*Exercise description:*
The listing below should be written out word for word, with its pictures removed.

*The data:*

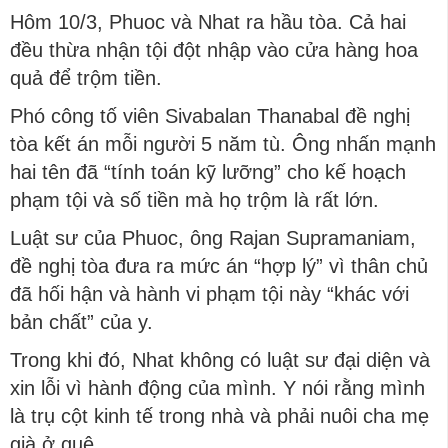
Hôm 10/3, Phuoc và Nhat ra hầu tòa. Cả hai
đều thừa nhận tội đột nhập vào cửa hàng hoa
quả để trộm tiền.
Phó công tố viên Sivabalan Thanabal đề nghị
tòa kết án mỗi người 5 năm tù. Ông nhấn mạnh
hai tên đã “tính toán kỹ lưỡng” cho kế hoạch
phạm tội và số tiền mà họ trộm là rất lớn.
Luật sư của Phuoc, ông Rajan Supramaniam,
đề nghị tòa đưa ra mức án “hợp lý” vì thân chủ
đã hối hận và hành vi phạm tội này “khác với
bản chất” của y.
Trong khi đó, Nhat không có luật sư đại diện và
xin lỗi vì hành động của mình. Y nói rằng mình
là trụ cột kinh tế trong nhà và phải nuôi cha mẹ
già ở quê.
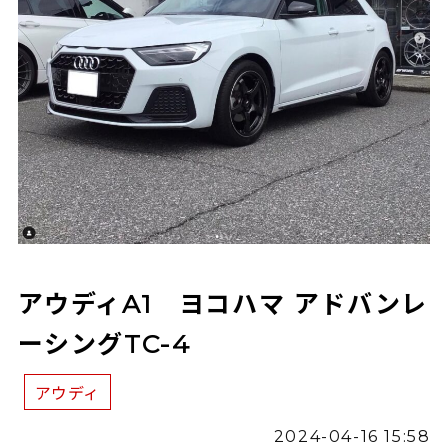
アウディA1 ヨコハマ アドバンレ
ーシングTC-4
アウディ
2024-04-16 15:58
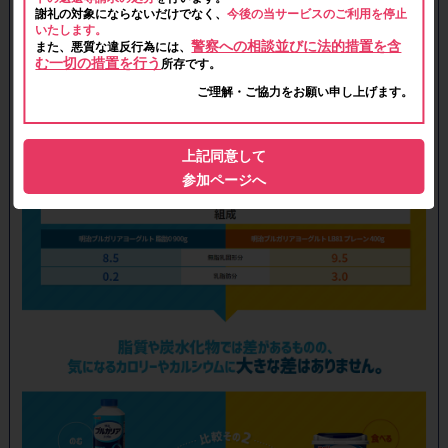
謝礼の対象にならないだけでなく、
今後の当サービスのご利用を停止
いたします。
警察への相談並びに法的措置を含
また、悪質な違反行為には、
む一切の措置を行う
所存です。
ご理解・ご協力をお願い申し上げます。
上記同意して
参加ページへ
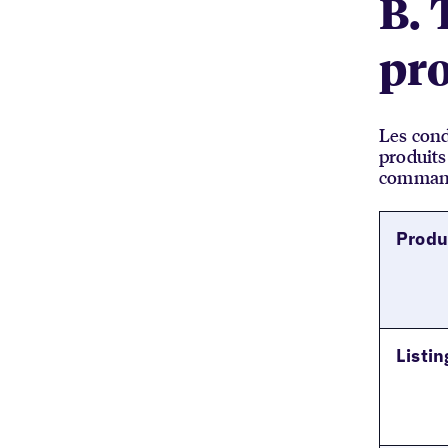
B. 
pro
Les cond
produits
commande
Produ
Listin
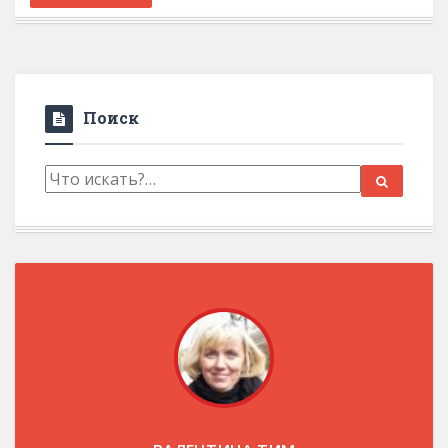
Поиск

*Solution to this problem:*
Hôm 10/3, Phuoc và Nhat ra hầu tòa. Cả hai
đều thừa nhận tội đột nhập vào cửa hàng hoa
quả để trộm tiền.
Phó công tố viên Sivabalan Thanabal đề nghị
tòa kết án mỗi người 5 năm tù. Ông nhấn mạnh
hai tên đã “tính toán kỹ lưỡng” cho kế hoạch
phạm tội và số tiền mà họ trộm là rất lớn.
Luật sư của Phuoc, ông Rajan Supramaniam,
đề nghị tòa đưa ra mức án “hợp lý” vì thân chủ
đã hối hận và hành vi phạm tội này “khác với
bản chất” của y.
Trong khi đó, Nhat không có luật sư đại diện và
xin lỗi vì hành động của mình. Y nói rằng mình
là trụ cột kinh tế trong nhà và phải nuôi cha mẹ
già ở quê.
アウディA1 ヨコハマ アドバンレ
ーシングTC-4
アウディ
2024-04-16 15:58
謝礼の対象にならないだけでなく、
今後の当サービスのご利用を停止
いたします。
警察への相談並びに法的措置を含
また、悪質な違反行為には、
む一切の措置を行う
所存です。
ご理解・ご協力をお願い申し上げます。
上記同意して
参加ページへ
B. 
pro
Les cond
produits
commande
Produ
Listin
Поиск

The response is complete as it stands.